* Task brief *
Only the lines from the top of the listing below to the line that has "без предварительного уведомления" should be echoed, with both ends kept and pictures left out.

* Task input *
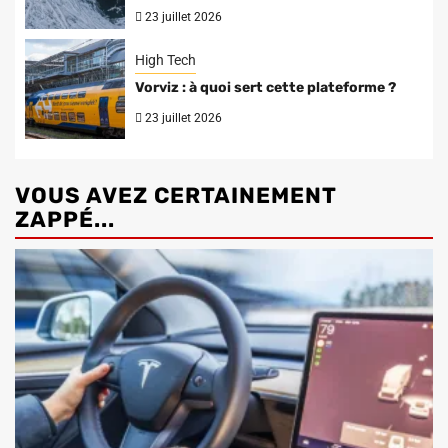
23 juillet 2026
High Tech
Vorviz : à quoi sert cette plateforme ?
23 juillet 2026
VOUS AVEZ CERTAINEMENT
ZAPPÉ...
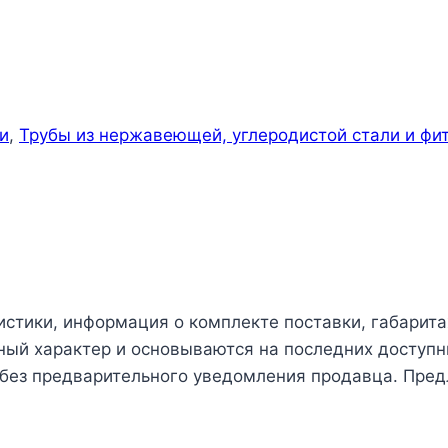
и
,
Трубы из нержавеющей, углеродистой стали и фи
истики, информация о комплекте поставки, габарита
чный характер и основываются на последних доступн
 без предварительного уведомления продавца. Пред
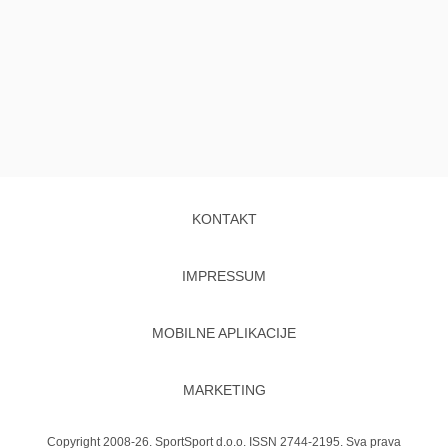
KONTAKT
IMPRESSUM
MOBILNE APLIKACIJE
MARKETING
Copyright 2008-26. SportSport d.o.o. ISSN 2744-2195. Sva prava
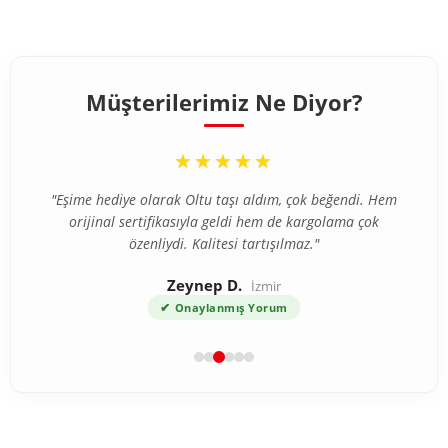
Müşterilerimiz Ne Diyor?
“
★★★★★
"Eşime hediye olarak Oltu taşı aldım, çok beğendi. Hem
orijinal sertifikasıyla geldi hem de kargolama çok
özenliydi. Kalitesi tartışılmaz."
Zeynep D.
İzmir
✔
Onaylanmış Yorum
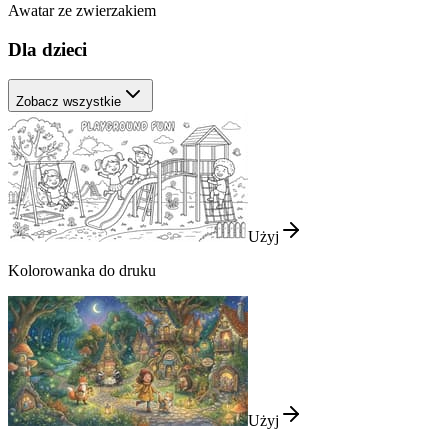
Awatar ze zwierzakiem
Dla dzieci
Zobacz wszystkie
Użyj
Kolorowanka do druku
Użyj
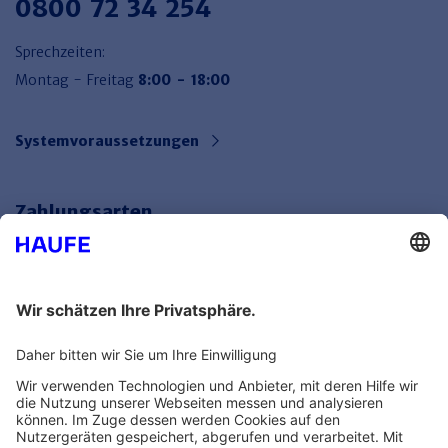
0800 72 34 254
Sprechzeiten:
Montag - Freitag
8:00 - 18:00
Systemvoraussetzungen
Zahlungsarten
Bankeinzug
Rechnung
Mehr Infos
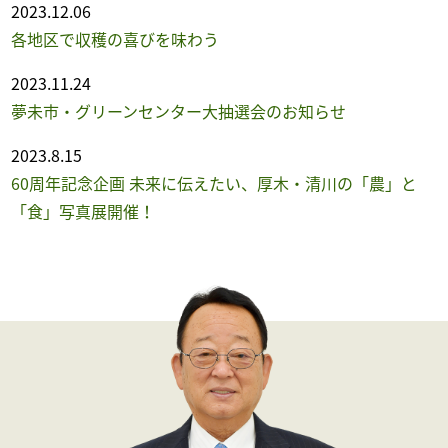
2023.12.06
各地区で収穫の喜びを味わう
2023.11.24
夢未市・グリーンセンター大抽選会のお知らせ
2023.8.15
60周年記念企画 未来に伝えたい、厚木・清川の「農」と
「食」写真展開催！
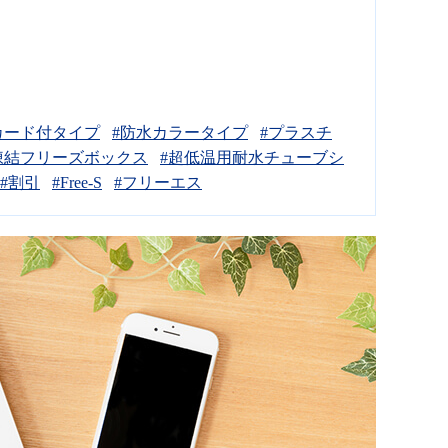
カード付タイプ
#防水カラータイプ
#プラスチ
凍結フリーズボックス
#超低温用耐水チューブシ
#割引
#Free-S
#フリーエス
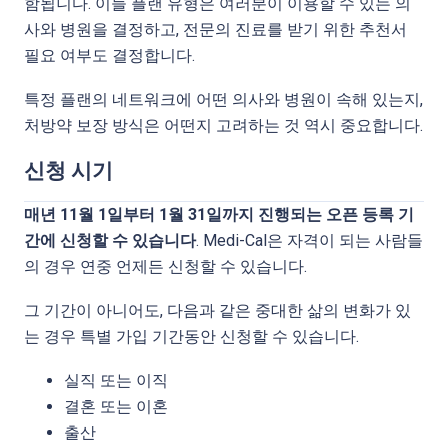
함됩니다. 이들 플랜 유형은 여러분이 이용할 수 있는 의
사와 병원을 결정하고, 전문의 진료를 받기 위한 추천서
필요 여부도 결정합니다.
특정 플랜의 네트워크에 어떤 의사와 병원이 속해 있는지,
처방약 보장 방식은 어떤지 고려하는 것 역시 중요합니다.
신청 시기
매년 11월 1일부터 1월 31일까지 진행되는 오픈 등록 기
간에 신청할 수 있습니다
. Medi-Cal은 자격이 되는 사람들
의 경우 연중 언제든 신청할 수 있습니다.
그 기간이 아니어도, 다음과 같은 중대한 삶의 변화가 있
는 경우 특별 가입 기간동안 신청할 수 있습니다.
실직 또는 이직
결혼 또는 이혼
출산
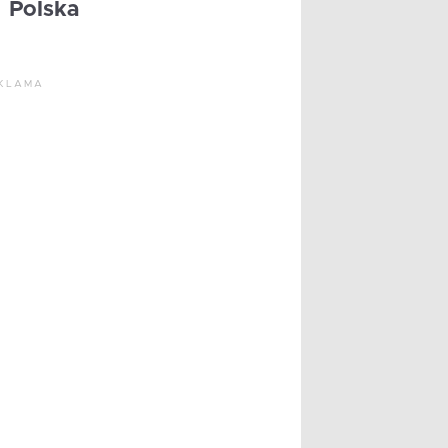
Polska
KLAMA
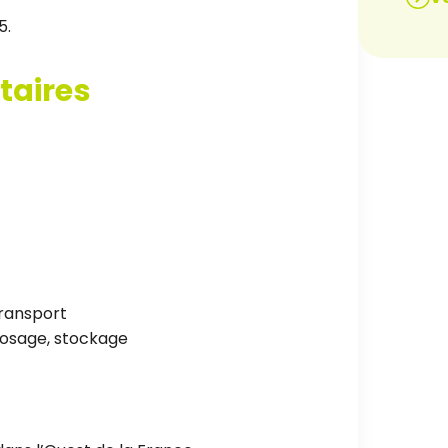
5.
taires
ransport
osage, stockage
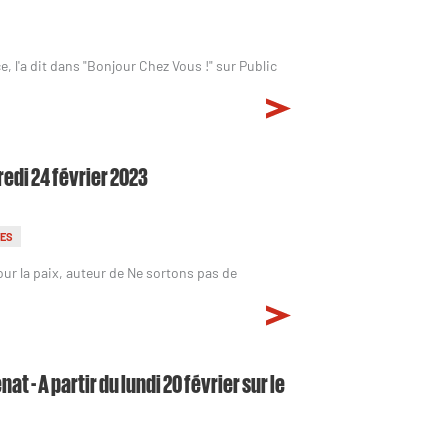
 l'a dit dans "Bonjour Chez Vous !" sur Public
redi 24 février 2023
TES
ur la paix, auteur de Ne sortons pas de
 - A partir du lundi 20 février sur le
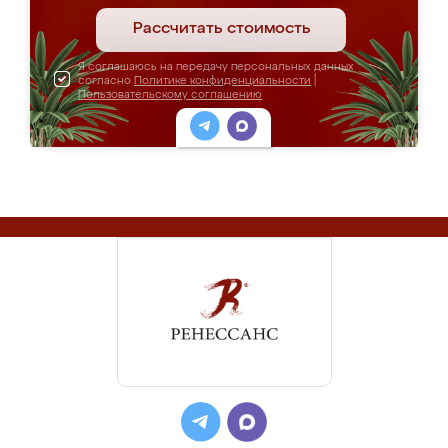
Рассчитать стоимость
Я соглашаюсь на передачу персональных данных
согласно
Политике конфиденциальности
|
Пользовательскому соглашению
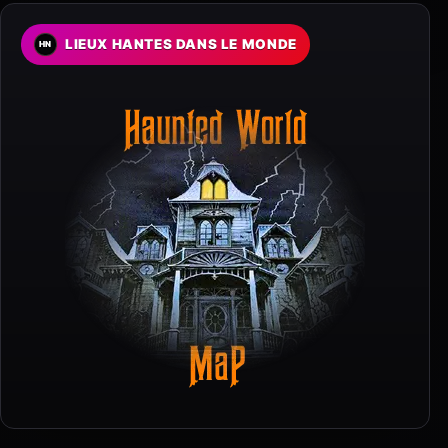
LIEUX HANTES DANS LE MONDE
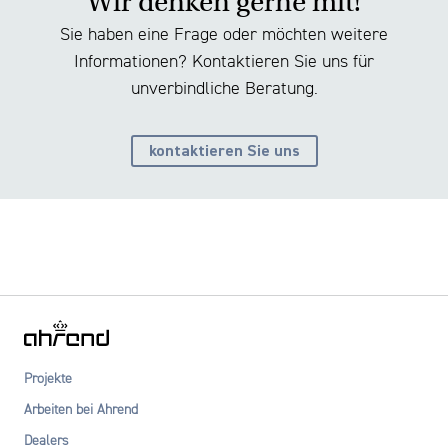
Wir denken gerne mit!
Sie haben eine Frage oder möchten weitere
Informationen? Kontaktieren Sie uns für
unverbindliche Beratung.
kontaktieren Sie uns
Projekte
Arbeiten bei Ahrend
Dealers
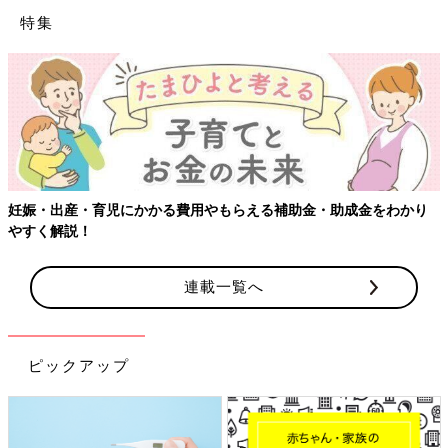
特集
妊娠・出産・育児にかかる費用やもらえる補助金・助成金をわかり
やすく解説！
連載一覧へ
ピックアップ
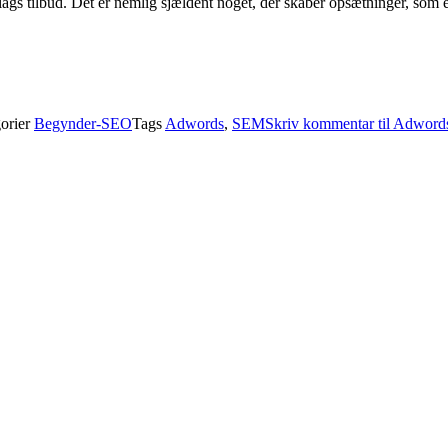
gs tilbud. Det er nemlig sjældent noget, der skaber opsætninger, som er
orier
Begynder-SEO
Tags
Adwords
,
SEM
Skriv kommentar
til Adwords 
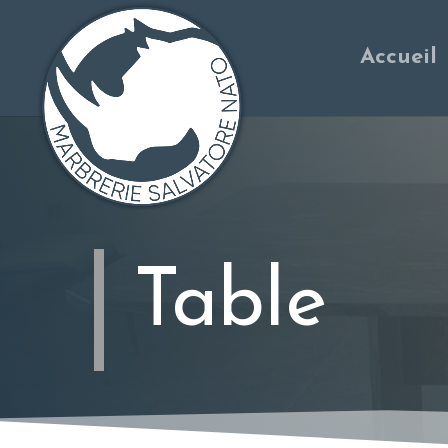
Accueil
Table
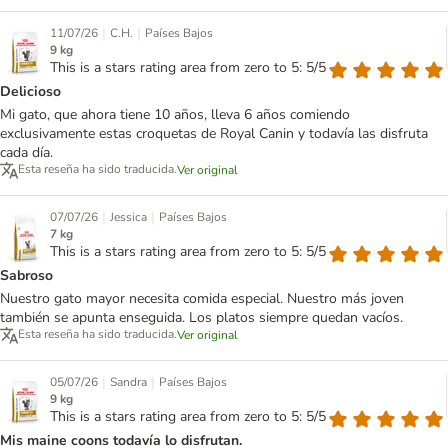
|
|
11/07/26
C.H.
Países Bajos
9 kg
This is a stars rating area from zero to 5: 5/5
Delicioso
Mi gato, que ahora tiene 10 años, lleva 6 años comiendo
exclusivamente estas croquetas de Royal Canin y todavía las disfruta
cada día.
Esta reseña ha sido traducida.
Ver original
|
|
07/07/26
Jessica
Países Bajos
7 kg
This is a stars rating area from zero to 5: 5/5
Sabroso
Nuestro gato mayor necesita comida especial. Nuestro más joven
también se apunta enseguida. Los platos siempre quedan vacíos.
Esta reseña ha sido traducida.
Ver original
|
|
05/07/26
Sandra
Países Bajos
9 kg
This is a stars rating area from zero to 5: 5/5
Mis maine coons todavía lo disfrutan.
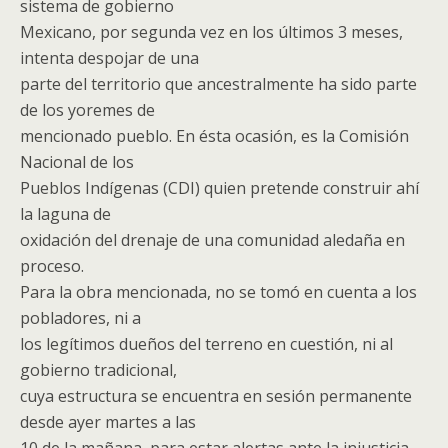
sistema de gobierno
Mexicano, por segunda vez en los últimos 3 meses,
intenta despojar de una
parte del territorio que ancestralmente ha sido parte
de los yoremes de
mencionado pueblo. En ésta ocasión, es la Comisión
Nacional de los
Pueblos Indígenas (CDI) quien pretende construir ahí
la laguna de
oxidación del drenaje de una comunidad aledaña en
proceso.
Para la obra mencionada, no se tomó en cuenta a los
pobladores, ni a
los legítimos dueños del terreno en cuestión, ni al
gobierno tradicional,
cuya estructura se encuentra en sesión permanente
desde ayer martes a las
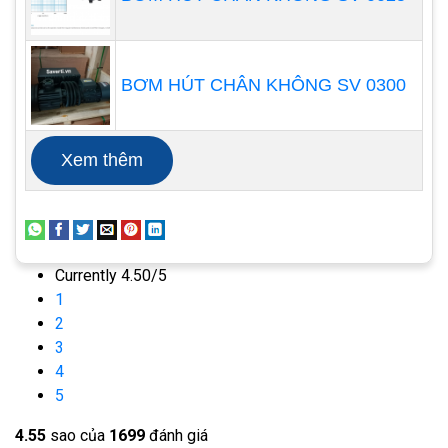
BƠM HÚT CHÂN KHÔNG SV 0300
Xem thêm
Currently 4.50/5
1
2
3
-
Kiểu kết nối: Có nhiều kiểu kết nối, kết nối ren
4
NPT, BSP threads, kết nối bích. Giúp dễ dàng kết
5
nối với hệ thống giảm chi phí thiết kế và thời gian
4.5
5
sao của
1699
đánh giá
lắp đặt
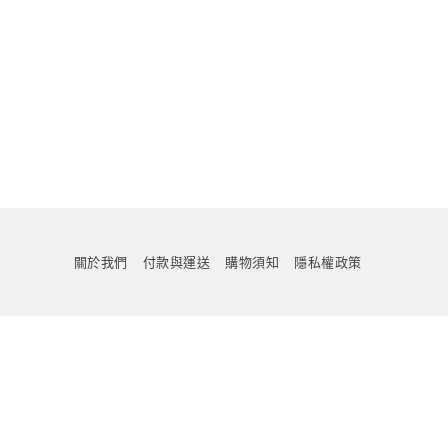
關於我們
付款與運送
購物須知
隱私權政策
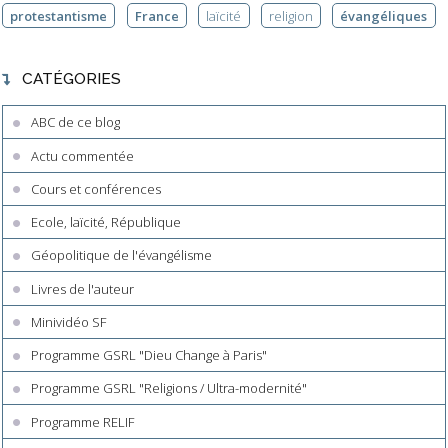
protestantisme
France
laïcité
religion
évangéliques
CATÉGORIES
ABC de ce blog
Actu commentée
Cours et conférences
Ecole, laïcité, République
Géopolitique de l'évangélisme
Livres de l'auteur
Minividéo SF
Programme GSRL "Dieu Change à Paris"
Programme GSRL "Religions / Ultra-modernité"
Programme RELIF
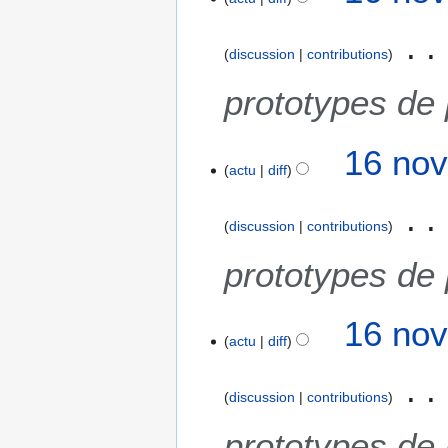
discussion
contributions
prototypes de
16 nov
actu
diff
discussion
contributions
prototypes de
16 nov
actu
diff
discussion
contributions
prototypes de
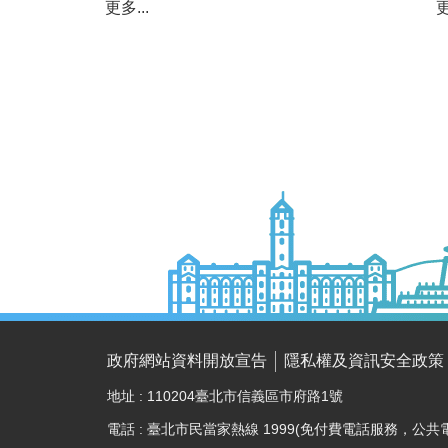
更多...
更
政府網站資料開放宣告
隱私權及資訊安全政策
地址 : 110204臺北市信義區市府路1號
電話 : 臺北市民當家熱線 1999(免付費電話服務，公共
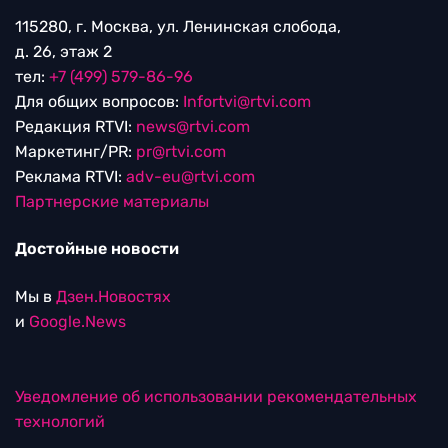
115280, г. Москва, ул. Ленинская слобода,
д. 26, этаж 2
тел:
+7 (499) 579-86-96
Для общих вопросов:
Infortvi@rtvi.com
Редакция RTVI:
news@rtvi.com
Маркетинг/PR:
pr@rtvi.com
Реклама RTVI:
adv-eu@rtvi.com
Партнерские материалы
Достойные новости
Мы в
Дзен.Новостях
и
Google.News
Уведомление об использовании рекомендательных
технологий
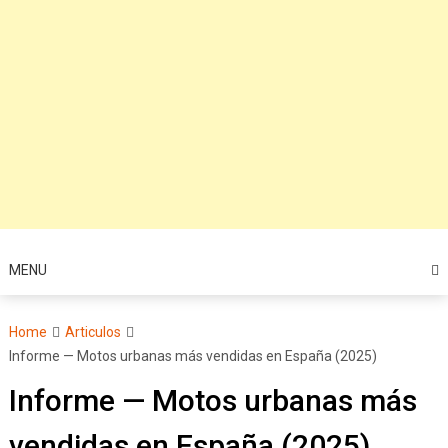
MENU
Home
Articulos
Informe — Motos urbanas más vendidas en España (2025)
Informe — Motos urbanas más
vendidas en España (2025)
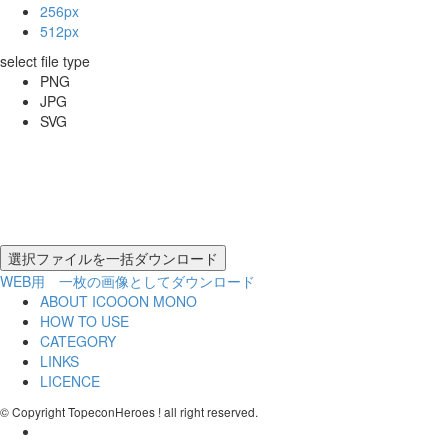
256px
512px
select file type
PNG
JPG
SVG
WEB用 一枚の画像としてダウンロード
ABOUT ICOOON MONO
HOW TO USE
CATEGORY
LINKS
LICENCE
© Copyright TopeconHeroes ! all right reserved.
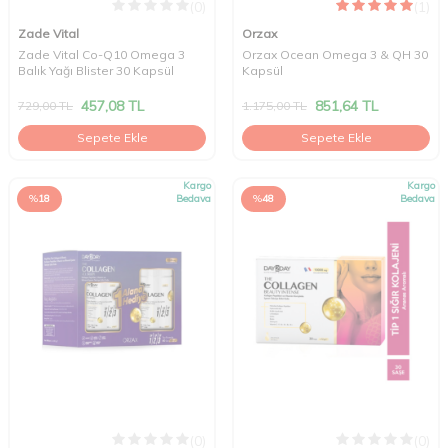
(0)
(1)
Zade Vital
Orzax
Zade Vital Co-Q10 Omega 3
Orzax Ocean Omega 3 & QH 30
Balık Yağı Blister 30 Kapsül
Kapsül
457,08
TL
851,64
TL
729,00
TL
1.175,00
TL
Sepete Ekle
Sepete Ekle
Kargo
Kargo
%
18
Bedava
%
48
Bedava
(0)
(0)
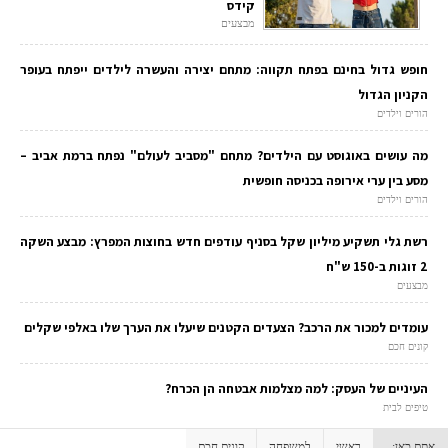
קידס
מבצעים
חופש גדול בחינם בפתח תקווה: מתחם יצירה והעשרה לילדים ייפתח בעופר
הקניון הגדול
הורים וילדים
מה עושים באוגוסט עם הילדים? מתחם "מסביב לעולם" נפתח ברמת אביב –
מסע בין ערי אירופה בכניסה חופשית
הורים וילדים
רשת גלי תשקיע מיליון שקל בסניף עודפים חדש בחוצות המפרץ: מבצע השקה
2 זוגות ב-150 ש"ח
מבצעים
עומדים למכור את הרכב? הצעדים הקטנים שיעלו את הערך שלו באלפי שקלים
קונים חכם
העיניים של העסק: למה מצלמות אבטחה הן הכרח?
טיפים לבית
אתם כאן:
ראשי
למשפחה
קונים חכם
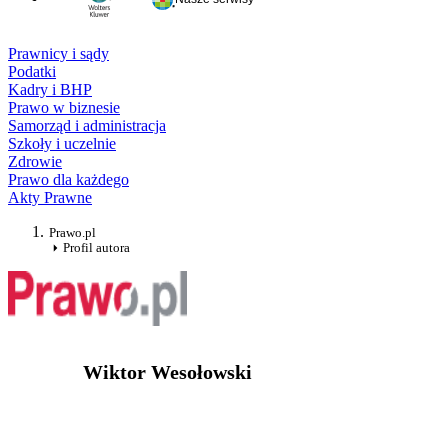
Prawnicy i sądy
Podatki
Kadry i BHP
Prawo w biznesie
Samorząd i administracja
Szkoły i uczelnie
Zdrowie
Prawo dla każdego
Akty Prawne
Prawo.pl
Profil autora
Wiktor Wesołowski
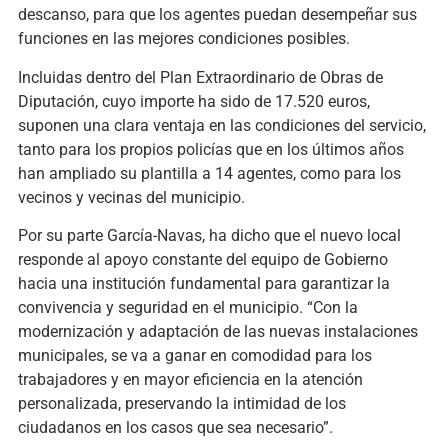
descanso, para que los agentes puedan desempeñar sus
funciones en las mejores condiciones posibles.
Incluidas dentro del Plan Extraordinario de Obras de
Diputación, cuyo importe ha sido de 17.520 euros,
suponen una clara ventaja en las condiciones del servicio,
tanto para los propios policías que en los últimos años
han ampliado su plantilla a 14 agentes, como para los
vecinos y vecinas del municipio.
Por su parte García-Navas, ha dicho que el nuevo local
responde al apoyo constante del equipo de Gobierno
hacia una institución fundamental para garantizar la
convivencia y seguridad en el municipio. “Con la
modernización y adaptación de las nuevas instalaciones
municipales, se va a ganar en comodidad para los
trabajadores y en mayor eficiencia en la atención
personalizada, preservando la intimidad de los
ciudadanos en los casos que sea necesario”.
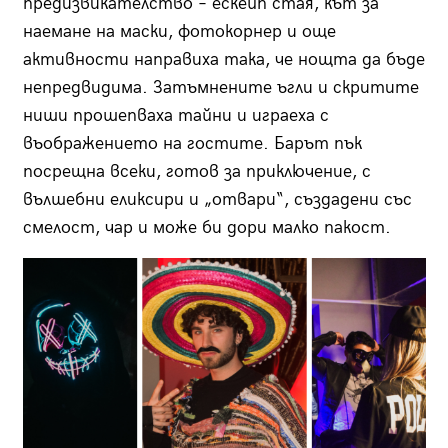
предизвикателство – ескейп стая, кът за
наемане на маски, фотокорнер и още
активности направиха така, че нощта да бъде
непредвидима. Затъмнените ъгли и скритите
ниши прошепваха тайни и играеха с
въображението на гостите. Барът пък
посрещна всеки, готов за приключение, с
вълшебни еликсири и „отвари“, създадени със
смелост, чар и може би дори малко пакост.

* Exercise solution *
23 juillet 2026
High Tech
Vorviz : à quoi sert cette plateforme ?
23 juillet 2026
VOUS AVEZ CERTAINEMENT
ZAPPÉ...
и
,
Трубы из нержавеющей, углеродистой стали и фи
истики, информация о комплекте поставки, габарита
чный характер и основываются на последних доступн
 без предварительного уведомления продавца. Пред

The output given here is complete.